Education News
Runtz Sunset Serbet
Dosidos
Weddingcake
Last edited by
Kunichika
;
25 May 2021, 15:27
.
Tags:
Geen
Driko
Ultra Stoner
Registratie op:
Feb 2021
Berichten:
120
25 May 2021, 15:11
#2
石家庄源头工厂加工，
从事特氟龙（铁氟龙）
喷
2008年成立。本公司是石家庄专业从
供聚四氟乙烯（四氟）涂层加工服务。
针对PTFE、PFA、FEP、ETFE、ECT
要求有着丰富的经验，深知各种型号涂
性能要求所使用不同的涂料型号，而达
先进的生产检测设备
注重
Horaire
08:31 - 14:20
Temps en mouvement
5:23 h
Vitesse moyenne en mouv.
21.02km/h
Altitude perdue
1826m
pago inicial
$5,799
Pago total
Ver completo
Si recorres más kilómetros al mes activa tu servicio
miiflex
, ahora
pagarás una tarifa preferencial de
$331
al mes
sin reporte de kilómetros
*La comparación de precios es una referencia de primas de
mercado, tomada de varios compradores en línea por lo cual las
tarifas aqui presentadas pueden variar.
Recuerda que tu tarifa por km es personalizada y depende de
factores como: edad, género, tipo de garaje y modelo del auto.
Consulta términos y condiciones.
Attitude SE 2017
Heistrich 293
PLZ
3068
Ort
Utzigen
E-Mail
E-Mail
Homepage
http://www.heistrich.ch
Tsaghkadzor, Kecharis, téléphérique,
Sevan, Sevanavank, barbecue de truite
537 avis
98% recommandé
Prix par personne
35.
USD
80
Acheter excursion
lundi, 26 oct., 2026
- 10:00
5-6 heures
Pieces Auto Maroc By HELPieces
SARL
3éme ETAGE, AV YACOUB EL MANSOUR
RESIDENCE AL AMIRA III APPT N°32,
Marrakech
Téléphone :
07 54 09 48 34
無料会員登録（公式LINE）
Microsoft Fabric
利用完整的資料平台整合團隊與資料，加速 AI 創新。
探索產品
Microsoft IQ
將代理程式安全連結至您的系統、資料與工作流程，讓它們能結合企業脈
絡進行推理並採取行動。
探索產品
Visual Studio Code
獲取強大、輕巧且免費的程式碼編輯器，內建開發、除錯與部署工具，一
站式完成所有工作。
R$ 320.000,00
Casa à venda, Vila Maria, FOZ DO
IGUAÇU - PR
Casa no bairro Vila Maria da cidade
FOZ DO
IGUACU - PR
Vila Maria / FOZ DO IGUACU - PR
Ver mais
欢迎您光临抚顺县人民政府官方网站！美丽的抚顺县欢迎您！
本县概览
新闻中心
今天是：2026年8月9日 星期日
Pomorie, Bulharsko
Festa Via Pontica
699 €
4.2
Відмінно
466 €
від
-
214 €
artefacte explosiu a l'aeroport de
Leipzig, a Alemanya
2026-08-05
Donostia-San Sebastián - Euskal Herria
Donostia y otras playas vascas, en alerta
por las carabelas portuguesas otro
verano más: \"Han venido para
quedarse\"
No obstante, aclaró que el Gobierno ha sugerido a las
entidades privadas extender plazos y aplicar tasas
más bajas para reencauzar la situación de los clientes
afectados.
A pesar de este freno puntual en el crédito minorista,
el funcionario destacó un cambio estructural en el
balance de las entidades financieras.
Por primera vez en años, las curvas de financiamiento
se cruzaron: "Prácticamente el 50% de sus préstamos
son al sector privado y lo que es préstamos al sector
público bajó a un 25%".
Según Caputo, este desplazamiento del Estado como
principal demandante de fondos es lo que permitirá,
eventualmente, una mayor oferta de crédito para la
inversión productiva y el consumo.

---

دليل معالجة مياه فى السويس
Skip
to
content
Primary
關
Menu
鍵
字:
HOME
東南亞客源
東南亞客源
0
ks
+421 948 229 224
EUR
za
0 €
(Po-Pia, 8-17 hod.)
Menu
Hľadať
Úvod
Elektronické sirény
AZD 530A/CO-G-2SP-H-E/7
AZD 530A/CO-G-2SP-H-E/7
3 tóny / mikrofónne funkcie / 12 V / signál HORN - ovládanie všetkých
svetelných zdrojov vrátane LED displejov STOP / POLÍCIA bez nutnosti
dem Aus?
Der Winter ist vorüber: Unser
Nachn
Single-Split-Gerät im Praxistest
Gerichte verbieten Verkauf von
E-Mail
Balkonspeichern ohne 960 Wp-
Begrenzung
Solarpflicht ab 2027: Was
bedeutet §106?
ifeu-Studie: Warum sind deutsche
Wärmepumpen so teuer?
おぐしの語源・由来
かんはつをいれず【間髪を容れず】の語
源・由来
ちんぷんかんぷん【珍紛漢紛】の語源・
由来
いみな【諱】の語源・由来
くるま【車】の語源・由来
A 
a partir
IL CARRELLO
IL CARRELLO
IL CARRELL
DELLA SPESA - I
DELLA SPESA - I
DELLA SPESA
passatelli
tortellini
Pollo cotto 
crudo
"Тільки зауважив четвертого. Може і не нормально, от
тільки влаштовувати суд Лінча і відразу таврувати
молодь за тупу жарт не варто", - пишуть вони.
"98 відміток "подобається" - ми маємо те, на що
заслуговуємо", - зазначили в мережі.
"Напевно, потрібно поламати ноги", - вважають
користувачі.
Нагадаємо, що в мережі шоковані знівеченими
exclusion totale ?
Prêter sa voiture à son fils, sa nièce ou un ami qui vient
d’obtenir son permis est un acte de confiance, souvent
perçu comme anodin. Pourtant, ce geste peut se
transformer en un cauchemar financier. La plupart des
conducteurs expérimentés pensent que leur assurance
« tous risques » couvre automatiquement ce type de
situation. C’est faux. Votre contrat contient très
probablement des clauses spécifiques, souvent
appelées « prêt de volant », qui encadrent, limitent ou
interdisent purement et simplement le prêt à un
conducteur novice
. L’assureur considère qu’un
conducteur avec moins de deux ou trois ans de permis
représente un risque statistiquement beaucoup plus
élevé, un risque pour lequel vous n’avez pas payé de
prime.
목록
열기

_TASK INSTRUCTIONS_
The lines to extract from the data above begin with the line containing "Según Caputo, este" and end with the line containing "inversión productiva y el consumo.". Extract them exactly, including both.

_YOUR RESPONSE_
Según Caputo, este desplazamiento del Estado como
principal demandante de fondos es lo que permitirá,
eventualmente, una mayor oferta de crédito para la
inversión productiva y el consumo.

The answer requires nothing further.